| DIRECTIONS FOR THIS TASK |
Every line of the entries below that mentions "LAKESHORE" is to be copied out.

| RECORDS FOR PROCESSING |
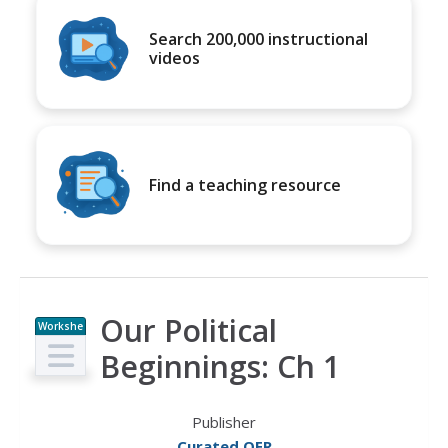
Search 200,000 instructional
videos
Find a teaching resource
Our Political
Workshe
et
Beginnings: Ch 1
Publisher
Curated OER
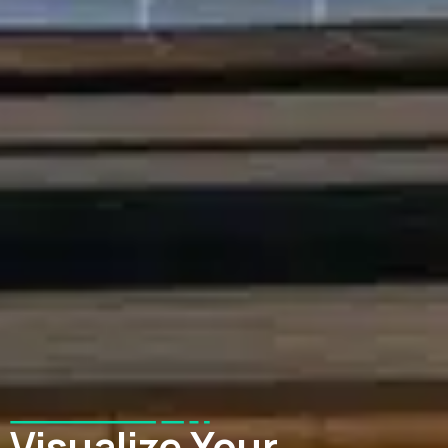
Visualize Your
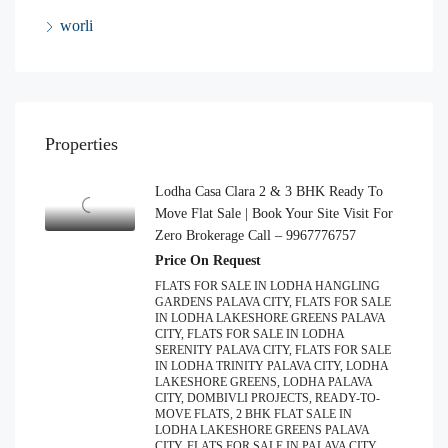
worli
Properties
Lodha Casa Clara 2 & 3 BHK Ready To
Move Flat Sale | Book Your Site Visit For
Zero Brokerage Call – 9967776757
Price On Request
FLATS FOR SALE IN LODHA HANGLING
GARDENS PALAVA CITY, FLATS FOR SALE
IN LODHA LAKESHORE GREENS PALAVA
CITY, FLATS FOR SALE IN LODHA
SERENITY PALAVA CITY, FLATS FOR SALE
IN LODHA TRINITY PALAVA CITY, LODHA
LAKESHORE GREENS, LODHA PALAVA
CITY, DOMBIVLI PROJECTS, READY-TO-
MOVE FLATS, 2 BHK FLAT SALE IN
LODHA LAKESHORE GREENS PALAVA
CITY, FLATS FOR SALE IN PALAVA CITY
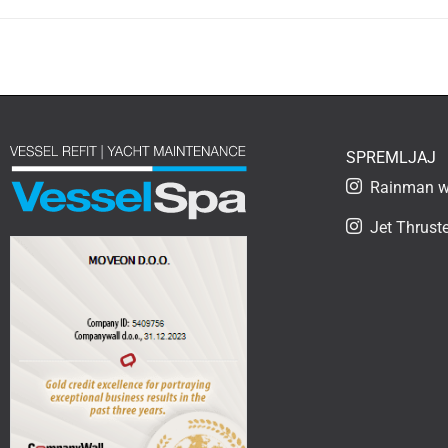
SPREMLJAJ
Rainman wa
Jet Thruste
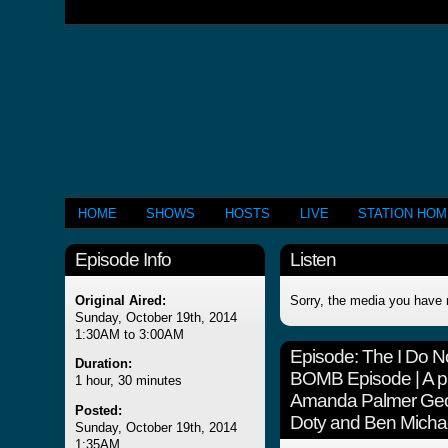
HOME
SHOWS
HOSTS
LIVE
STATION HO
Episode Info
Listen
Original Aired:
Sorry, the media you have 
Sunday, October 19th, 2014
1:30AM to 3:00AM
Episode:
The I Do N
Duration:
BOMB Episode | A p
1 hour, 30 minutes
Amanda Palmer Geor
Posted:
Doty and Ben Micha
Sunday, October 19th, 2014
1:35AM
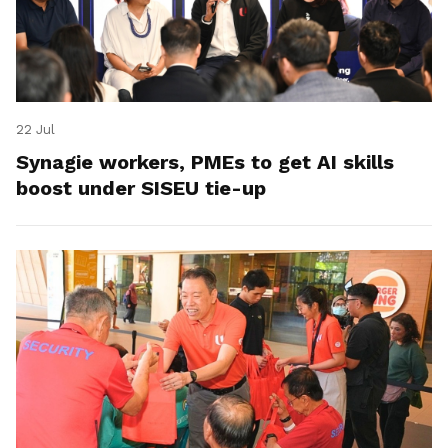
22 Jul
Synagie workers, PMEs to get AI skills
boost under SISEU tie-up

| REPLY |
IN LODHA LAKESHORE GREENS PALAVA
LAKESHORE GREENS, LODHA PALAVA
LODHA LAKESHORE GREENS PALAVA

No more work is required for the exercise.